The approach I took was an iterative one. I knew that if I kept all the points, I clearly would have a set of well-formed shapes. So, I would run the simplification process, identify the mal-formed shapes and step-wise artificially increase the “weight” of the points along the arcs that were referenced by those degenerate polygons. This was both possible and reasonably efficient because the weights were explicitly exposed as an output of the first stage of the simplification process. At the start, I wasn’t certain this would result in sufficient simplification, but in practice it ended up working very well. The fact that the library had exposed this intermediate stage rather than treating the whole process as a black box made this reasonably straight-forward.
The development process had a few twist and turns. I would process tens of millions of shapes covering the US and a few hundred would end up giving me trouble. What was it about these shapes? So I would journey to a spot along the Boston Harbor where a mostly rectangular shape had a long thin finger covering a wharf. Or a set of shapes in Colorado carefully drawn by a geographer to cover a narrow winding stream. To Minnesota, which uses far more shapes than you might expect, carefully drawn around all its bodies of water. Land of ten thousand lakes. I got to pursue a general bug with the TopoJSON merge algorithm when dealing with polygons with self-touching holes (think of a figure eight). Why does it only happen a few dozen times in the whole US? And then I see a set of holes — a string of pearls — carefully drawn around a line of islands in the middle of a river.

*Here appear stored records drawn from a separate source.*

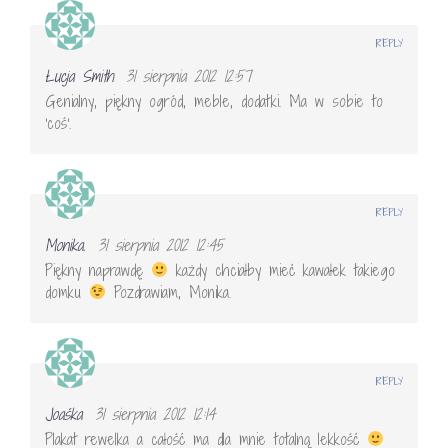
REPLY
Łucja Smith
31 sierpnia 2012 12:57
Genialny, piękny ogród, meble, dodatki. Ma w sobie to
'coś'.
REPLY
Monika.
31 sierpnia 2012 12:45
Piękny naprawdę
każdy chciałby mieć kawałek takiego
domku
Pozdrawiam, Monika.
REPLY
Joaśka
31 sierpnia 2012 12:14
Plakat rewelka a całość ma dla mnie totalną lekkość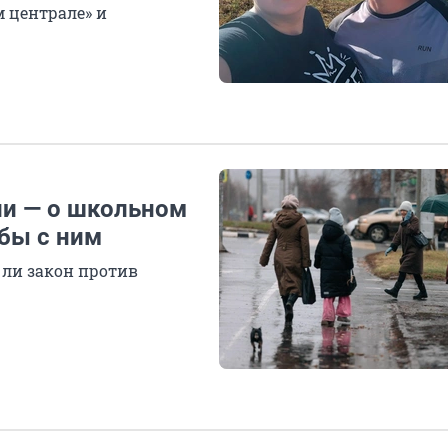
м централе» и
ли — о школьном
бы с ним
 ли закон против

Here was where the small overall size of the package (in lines of code) as well as its clean design really helped. I was able to integrate the packed format with just a few dozen additional lines of code (and the existing code needed to only change in a couple places). Even better, the core processing I needed to do using the TopoJSON library, merge, could be done directly from the packed representation. The previous approach had kept the polygons packed but had needed to unpack the coordinates in order to pass them through to the library we were using for polygon union.
When finally integrated, the completed work reduced our apps memory usage by 100’s of megabytes and essentially eliminated as an issue the most compute and memory intensive part of our interactive application. And along the way I got to learn about an interesting technology and explore some of the oddities of US geography. What fun!